Mozilla Brick: A Web Component Polyfill Library

Source: Internet
Author: User

Web Components are a broad specification designed to enable Web developers to define widgets that are very rich in visuals and are highly interactive and easy to assemble. The Brick library provides a new custom HTML tag that abstracts the user's common interface patterns.
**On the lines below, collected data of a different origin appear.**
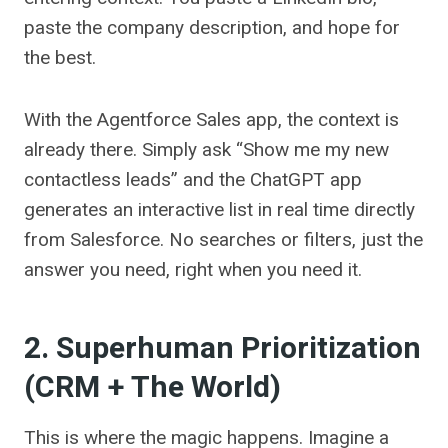
paste the company description, and hope for
the best.
With the Agentforce Sales app, the context is
already there. Simply ask “Show me my new
contactless leads” and the ChatGPT app
generates an interactive list in real time directly
from Salesforce. No searches or filters, just the
answer you need, right when you need it.
2. Superhuman Prioritization
(CRM + The World)
This is where the magic happens. Imagine a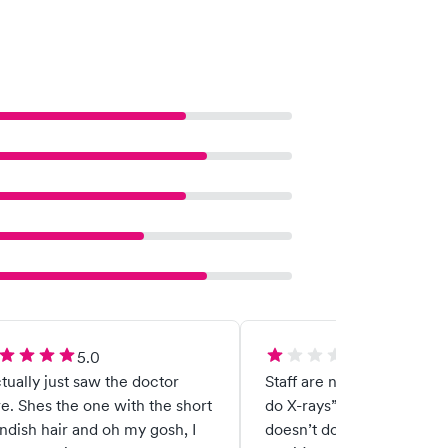
5.0
1.0
ctually just saw the doctor
Staff are not friendly. “We
e. Shes the one with the short
do X-rays” what urgent c
ndish hair and oh my gosh, I
doesn’t do X-rays? They ar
Developers can use brick before the browser itself supports similar tags.

Brick is based on the Mozilla X-tag Polyfill Library, so to run code that relies on any brick tag, the developer first needs to replace window.onload with the X-tags event for the Vault:

Document.addeventlistener (' domcomponentsloaded ', function () {//) Add the code to run here ...});

When writing this article, brick contains 13 different tags ("bricks"), most of which are completely independent of each other and can even be downloaded separately, rather than packaged and downloaded together:

    1. "Navigation bar (Appbar)"
    2. Calendar
    3. "Date picker (Datepicker)"
    4. "Panel (Deck)"
    5. "Flip Box (Flipbox)"
    6. "icon button (Iconbutton)"
    7. "Layout"
    8. "scroll box (slidebox)"
    9. scroll bar (slider)
    10. tab (Tabbar)
    11. "Switch (Toggle)"
    12. "Switch Group (togglegroup)"
    13. "Prompt Box (tooltip)"

Here's what the calendar label looks like:

Google trusts Web Components very much, and it is also developing a Web Component Polyfill library called Polymer, which attempts to take full advantage of the Shadow Dom (Shadow DOM), custom Elements, on the existing browser infrastructure and "Model driven Vies" for future technologies.

It is worth mentioning that, although the development of Web Components in the past year looks good, but the Web Component specification changes quickly, there are many aspects of uncertainty. A few weeks ago, Dimitri Glazkov from Google proposed to remove the <element> element from the specification in its mailing list. In this connection, they agreed that the proposed <element> element syntax was not good enough and should be left to the implementation libraries to explore before standardizing, as Brian Kardell from the Apollo group said:

Projects like X-tags and polymer, even projects like Ember and angular, give them the opportunity to take the lead in presenting those questions and help give them a potentially competitive answer-in my view, there is no need to rush to high-level standardization at this point.